The ASV sales, as I said earlier, the impact that we saw in Q2 was the same as the impact we saw pretty much in Q1 for Europe. The impact that we saw in the U.S. was much less than what we saw in Europe, which is once again the identical situation to what we saw in Q1. It’s still going through the P&L being annualized. The impact of SERVE-HF results from May 2015 and we’re in mid-January now, so we’ve got four more months of annualizing that through the P&L.

MK
Margaret KaczorAnalyst

So just to go back to Inova Labs and that acquisition, obviously they have a good product and some good advantages. That said, do you have an interest in bringing a new POC to market that’s up to the same standards as ResMed, similar to what you guys did with Astral and Sans?
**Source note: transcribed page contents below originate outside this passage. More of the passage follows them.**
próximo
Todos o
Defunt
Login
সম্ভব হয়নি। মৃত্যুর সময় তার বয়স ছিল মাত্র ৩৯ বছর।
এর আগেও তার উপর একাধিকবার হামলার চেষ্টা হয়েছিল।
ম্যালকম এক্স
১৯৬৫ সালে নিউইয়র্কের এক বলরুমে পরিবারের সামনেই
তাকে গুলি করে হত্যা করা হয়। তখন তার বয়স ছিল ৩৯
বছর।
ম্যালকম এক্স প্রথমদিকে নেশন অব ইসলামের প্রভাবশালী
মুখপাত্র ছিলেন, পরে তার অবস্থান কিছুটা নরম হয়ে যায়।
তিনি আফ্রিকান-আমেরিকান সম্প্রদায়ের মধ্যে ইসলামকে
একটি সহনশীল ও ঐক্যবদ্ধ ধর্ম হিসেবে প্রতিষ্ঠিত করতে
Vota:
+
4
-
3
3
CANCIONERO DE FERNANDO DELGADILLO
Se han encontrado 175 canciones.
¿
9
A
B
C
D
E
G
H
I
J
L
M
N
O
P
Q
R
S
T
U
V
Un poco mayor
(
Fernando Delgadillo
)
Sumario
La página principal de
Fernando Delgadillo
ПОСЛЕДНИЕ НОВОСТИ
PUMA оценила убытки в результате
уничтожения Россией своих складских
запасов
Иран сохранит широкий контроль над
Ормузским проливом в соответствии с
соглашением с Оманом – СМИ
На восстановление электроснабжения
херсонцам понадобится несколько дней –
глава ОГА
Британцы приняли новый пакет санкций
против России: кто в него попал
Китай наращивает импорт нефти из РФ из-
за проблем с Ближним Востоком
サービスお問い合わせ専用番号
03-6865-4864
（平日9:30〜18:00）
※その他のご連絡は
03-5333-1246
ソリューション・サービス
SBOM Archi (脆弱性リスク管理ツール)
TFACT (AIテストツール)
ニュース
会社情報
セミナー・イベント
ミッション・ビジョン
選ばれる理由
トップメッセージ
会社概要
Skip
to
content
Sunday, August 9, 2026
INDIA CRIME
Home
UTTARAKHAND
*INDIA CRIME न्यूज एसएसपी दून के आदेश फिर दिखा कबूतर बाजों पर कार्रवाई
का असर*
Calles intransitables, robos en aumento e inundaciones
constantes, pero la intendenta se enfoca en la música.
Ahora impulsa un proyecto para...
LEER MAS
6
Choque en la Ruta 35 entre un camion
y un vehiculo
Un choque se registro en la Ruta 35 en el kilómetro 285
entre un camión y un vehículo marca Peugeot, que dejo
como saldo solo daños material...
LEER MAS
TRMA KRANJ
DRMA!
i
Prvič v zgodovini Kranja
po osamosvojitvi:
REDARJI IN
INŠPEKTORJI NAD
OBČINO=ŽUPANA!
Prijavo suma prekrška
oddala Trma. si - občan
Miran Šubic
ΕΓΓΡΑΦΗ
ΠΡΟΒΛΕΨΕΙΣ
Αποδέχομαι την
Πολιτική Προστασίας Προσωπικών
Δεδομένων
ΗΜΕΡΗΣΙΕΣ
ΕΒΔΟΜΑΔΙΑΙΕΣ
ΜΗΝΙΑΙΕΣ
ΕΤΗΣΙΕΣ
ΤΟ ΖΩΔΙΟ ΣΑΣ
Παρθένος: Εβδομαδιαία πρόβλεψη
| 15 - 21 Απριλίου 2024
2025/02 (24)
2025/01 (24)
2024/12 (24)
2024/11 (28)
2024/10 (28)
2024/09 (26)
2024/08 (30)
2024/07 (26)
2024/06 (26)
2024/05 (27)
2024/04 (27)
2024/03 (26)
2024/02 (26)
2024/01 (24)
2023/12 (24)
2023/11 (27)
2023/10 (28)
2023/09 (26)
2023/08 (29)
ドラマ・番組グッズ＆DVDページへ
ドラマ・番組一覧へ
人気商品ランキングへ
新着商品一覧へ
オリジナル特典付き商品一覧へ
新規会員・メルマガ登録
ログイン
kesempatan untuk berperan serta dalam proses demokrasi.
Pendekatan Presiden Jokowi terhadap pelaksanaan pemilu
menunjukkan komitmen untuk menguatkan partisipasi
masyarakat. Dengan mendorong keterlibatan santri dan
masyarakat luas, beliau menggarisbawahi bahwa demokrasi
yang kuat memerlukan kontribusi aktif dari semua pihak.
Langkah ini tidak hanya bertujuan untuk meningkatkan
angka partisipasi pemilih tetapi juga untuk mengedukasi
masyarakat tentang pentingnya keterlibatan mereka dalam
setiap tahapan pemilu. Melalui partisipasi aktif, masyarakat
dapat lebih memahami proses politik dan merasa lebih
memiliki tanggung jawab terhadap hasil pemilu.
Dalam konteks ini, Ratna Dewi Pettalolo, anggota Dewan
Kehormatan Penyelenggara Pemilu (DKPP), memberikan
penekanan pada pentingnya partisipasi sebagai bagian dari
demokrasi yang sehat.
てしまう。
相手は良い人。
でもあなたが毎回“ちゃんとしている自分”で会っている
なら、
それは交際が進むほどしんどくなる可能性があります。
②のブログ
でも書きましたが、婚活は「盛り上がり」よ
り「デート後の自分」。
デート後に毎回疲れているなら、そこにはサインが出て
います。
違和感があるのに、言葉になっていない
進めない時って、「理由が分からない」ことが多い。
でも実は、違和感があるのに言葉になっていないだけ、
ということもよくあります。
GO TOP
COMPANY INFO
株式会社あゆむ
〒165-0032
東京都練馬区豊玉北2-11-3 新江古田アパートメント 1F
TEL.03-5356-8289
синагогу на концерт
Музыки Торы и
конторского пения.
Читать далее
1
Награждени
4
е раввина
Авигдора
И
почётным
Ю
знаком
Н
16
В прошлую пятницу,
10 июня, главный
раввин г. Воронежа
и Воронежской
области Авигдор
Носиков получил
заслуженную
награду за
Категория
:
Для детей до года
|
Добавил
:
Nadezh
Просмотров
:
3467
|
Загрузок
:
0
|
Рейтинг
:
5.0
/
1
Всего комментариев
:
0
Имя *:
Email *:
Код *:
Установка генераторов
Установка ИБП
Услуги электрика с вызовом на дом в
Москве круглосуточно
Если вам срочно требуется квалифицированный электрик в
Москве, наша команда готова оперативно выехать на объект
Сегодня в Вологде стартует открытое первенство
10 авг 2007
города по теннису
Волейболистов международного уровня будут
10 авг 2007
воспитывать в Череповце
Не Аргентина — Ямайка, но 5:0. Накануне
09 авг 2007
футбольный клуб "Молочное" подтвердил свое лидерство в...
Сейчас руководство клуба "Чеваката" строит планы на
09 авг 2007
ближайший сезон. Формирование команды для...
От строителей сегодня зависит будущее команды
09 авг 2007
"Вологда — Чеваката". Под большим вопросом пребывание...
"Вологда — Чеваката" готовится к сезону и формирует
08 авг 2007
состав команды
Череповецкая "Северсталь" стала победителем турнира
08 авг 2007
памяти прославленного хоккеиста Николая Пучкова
And should this be a shorter or longer timeframe or are you happy and willing to continue selling the existing products to your customers today?

MF
Mick FarrellCEO

Yes, thanks Margaret, good afternoon to you. That’s a good question. It allows us to talk to the longer term play here around Inova. Inova is a strong player in the POC market and they have excellent mobility and excellent freedom that they give back to patients because the battery life is best in class and lasts a very long time, similar to what we do with the Astral, where we give 24 hours of freedom back to patients with that. Having said all that, as Rob alluded to earlier, there’s a lot of capabilities that we have from our global business in the 26 years in respiratory medicine that we can bring with the Engineering to the table for the next generation of portable oxygen concentrators. Some of that will be our healthcare informatics expertise, and data solutions for COPD. We like the product, we will continue to sell existing products, but we like even more the combination of the Inova portable oxygen concentrator engineering with ResMed’s healthcare informatics, enabling connected care solutions for COPD. So the short answer is within the 2020 timeframe for sure.

JW
Joanne WuenschAnalyst

Could we touch on SG&A please? Revenue was stronger than we expected but you really also pulled in your SG&A; what’s going on there?

RD
Rob DouglasPresident and COO

We’ve got a number of areas that we are working on. Brett will probably go into few of them but across the board we are running a really strong operational excellence program that not only talks about our products and supply chain, but also moves a lot of that thinking and approach into the SG&A side as well. We’ve done a lot of work across the different countries with different go-to-market models. We can really call out the U.S. and Americas teams for pulling a lot of operational leverage in and we have big strong plans around our European teams as well.

BS
Brett SandercockCFO

We adopted some of the methodologies they’re using with the supply management team and being more disciplined. That’s certainly helping a lot and making sure our mindset extends into a smart way. Even normalizing for currency, we still see around that 27% mark, so we’d still be in very good shape. Some of those savings or holding expenses tight, and with revenue growth, obviously, you get the leverage. So that’s been a solid factor for us, and I think it’s just starting to flow through into the profit and loss statement now.

AL
Agnes LeeSenior Director, IR

Thank you again for joining us today for this call. If there are any additional questions, please feel free to contact me. The webcast replay will be available on our website at investors.resmed.com. Susan, you may now close the call.

Operator

Thank you. This concludes ResMed’s second quarter of fiscal year 2016 earnings live webcast. You may now disconnect.